- ENTRIES SUPPLIED -
.....

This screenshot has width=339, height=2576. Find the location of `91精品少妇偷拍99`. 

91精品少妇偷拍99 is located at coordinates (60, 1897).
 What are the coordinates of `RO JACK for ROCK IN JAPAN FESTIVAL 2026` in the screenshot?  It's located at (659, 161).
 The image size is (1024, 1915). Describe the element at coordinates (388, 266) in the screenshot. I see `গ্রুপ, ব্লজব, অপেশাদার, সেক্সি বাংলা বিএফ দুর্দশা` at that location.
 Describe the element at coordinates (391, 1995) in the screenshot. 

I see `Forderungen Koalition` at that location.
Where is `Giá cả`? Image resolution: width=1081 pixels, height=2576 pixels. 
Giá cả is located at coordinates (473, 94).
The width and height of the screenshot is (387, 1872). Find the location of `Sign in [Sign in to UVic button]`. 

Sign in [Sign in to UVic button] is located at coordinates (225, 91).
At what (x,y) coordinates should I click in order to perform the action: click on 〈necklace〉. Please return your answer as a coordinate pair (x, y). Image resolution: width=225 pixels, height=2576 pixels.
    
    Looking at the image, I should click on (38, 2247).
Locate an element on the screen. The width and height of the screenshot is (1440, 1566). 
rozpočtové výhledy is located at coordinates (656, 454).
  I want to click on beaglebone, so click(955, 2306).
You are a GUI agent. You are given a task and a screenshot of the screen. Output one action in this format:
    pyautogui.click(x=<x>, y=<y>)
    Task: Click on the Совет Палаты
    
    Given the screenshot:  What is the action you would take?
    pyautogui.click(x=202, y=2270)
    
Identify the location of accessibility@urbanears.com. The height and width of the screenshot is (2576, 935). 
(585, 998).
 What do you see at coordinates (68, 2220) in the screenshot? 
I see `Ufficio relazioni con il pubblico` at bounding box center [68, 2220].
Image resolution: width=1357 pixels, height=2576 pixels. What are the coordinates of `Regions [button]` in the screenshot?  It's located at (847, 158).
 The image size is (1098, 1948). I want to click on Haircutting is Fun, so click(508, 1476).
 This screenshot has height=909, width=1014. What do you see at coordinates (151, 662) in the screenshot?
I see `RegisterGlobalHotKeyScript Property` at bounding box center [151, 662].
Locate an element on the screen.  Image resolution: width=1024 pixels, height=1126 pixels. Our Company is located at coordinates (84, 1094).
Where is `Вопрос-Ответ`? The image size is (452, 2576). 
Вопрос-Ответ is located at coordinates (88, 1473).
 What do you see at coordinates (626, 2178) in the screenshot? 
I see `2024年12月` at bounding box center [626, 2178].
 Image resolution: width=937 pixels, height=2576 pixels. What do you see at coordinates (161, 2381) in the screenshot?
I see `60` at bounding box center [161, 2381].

.....

- PROBLEM STATEMENT -
All of the records must be repeated exactly.

- YOUR RESPONSE -
This screenshot has width=339, height=2576. Find the location of `91精品少妇偷拍99`. 

91精品少妇偷拍99 is located at coordinates (60, 1897).
 What are the coordinates of `RO JACK for ROCK IN JAPAN FESTIVAL 2026` in the screenshot?  It's located at (659, 161).
 The image size is (1024, 1915). Describe the element at coordinates (388, 266) in the screenshot. I see `গ্রুপ, ব্লজব, অপেশাদার, সেক্সি বাংলা বিএফ দুর্দশা` at that location.
 Describe the element at coordinates (391, 1995) in the screenshot. 

I see `Forderungen Koalition` at that location.
Where is `Giá cả`? Image resolution: width=1081 pixels, height=2576 pixels. 
Giá cả is located at coordinates (473, 94).
The width and height of the screenshot is (387, 1872). Find the location of `Sign in [Sign in to UVic button]`. 

Sign in [Sign in to UVic button] is located at coordinates (225, 91).
At what (x,y) coordinates should I click in order to perform the action: click on 〈necklace〉. Please return your answer as a coordinate pair (x, y). Image resolution: width=225 pixels, height=2576 pixels.
    
    Looking at the image, I should click on (38, 2247).
Locate an element on the screen. The width and height of the screenshot is (1440, 1566). 
rozpočtové výhledy is located at coordinates (656, 454).
  I want to click on beaglebone, so click(955, 2306).
You are a GUI agent. You are given a task and a screenshot of the screen. Output one action in this format:
    pyautogui.click(x=<x>, y=<y>)
    Task: Click on the Совет Палаты
    
    Given the screenshot:  What is the action you would take?
    pyautogui.click(x=202, y=2270)
    
Identify the location of accessibility@urbanears.com. The height and width of the screenshot is (2576, 935). 
(585, 998).
 What do you see at coordinates (68, 2220) in the screenshot? 
I see `Ufficio relazioni con il pubblico` at bounding box center [68, 2220].
Image resolution: width=1357 pixels, height=2576 pixels. What are the coordinates of `Regions [button]` in the screenshot?  It's located at (847, 158).
 The image size is (1098, 1948). I want to click on Haircutting is Fun, so click(508, 1476).
 This screenshot has height=909, width=1014. What do you see at coordinates (151, 662) in the screenshot?
I see `RegisterGlobalHotKeyScript Property` at bounding box center [151, 662].
Locate an element on the screen.  Image resolution: width=1024 pixels, height=1126 pixels. Our Company is located at coordinates (84, 1094).
Where is `Вопрос-Ответ`? The image size is (452, 2576). 
Вопрос-Ответ is located at coordinates (88, 1473).
 What do you see at coordinates (626, 2178) in the screenshot? 
I see `2024年12月` at bounding box center [626, 2178].
 Image resolution: width=937 pixels, height=2576 pixels. What do you see at coordinates (161, 2381) in the screenshot?
I see `60` at bounding box center [161, 2381].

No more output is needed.